We conclude that controlling California authority firmly supports the trial court's action in receiving the evidence here in dispute. We also conclude that, misled by language in a Court of Appeal opinion read out of context, the trial court erred in concluding that as a matter of law the value of prejudgment possession by an inverse condemnation plaintiff cannot be offset against prejudgment interest as it is in eminent domain. Finally we conclude that compelling Supreme Court authority requires rejection of Emery's claim for attorney's fees on appeal.
THE ISSUES AT TRIAL
Because the City's contention of trial court error in the admissibility of evidence turns primarily on evidence received at the liability phase of a bifurcated trial, and only briefly and incidentally at the damage phase, resolution of this argument requires analysis of the issues present when the liability phase was tried. Emery's complaint included causes of action for negligence, particularly in the City's design and maintenance of a storm drain system, and dangerous condition of public property, as well as for inverse condemnation. The City's answer denied Emery's claims and included the affirmative defenses of Emery's comparative fault, and that any loss suffered by Emery was due to forces beyond the control or responsibility of the City.
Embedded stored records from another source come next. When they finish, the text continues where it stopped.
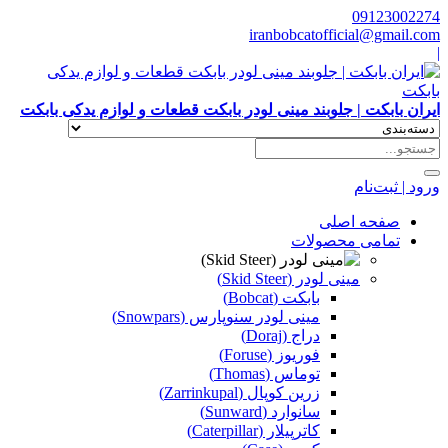
09123002274
iranbobcatofficial@gmail.com
|
ایران بابکت | جلوبند مینی لودر بابکت قطعات و لوازم یدکی بابکت
ورود | ثبت‌نام
صفحه اصلی
تمامی محصولات
مینی لودر (Skid Steer)
بابکت (Bobcat)
مینی لودر سنوپارس (Snowpars)
دراج (Doraj)
فوریوز (Foruse)
توماس (Thomas)
زرین کوپال (Zarrinkupal)
سانوارد (Sunward)
کاترپیلار (Caterpillar)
On the City's motion trial was bifurcated as to a liability and damage phase. As was appropriate to the issues joined by the pleading, all issues of liability, other than the question of constructive taking involved in the inverse condemnation claim, were tried to a jury. These issues were resolved by a directed verdict leaving for determination by the jury only the issue of damages. The taking issue was tried to the judge and resolved in Emery's favor as was the question of offsetting the value of Emery's prejudgment occupation of the relevant property against prejudgment interest. The City makes no argument that it requested and was refused a limiting instruction with respect to the evidence it contends was erroneously received. Hence the admissibility of this evidence, as it related to causes of action other than inverse condemnation, asserted by Emery and denied by the City and to the City's affirmative defenses, must be considered in resolving this appeal.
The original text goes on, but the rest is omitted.